For more than a quarter century, Justice Ginsburg could be found in the pro-environment majority on critical cases upholding federal authority to protect clean air, clean water, and public health. She was one of the five-vote Supreme Court majority which ruled in 2007 that the Clean Air Act could be used to control carbon dioxide from vehicle emissions. In 2011, she authored the decision which confirmed that ruling. Those decisions have helped sustain momentum toward cleaner vehicles and the phaseout of coal as an electric generating source, even through the successive rounds of legal and political debate since then.
Other key cases in which she voted to sustain critical environmental rules included the 2014 case in which the Court upheld Obama Administration controls on interstate air pollution and the 2020 case in which the Court held that pollution which travels to surface waters via groundwater can still violate the Clean Water Act.
Today, every major clean water or air rule swiftly becomes the subject of litigation. This means there are always new lawsuits which can ultimately limit federal environmental protection authority. Several challenges to Trump Administration cutbacks of a broad range of environmental protections are making their way through the courts now. Justice Ginsburg’s loss raises the risk that our country may lose essential ground to pro-pollution forces — especially if she is quickly replaced by a pro-polluter jurist.
Natural Resources Defense Council president Gina McCarthy said of Ginsburg, “From her pathbreaking advocacy for gender equality to her relentless defense of democracy itself, Justice Ginsburg widened our vision of who we are, enlarged in law the values we share and raised, forever, the possibility of what we might become. Through her expansive mind, sound temperament and unwavering judicial integrity, she plied the Constitution as a living instrument of American life, lending it meaning in the life of us all.”
National League of Conservation Voters president Gene Karpinski said, “Rest in power, Justice Ginsburg. A true hero. Our communities are safer, healthier and more free because of RBG. Congress must respect her dying wishes.”
Karpinski’s last sentence references the furious political battle now underway over whether Justice Ginsburg’s seat should be filled by the current president and Senate or whether it would be fairer to wait for the outcomes of the election now in progress. President Trump has announced he will submit a nominee next week, and Senate Majority Leader Mitch McConnell has declared the current Senate will vote on the nomination.

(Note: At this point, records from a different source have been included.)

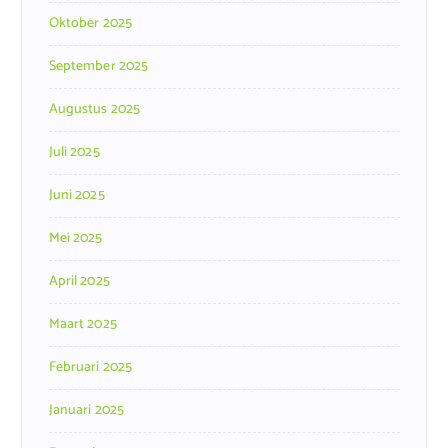
Oktober 2025
September 2025
Augustus 2025
Juli 2025
Juni 2025
Mei 2025
April 2025
Maart 2025
Februari 2025
Januari 2025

North Carolina’s U.S. Sen. Thom Tillis has already said he will support Trump’s nominee, without waiting to see who it will be — contradicting his own position in 2016, when he objected to President Obama filling the Supreme Court vacancy left by Antonin Scalia’s death more than eight months before that election. By contrast, Ginsburg died with 46 days to go. Whether or not a majority of the Senate votes to confirm a Trump nominee now, the Ginsburg vacancy again raises the stakes of this election for our environment.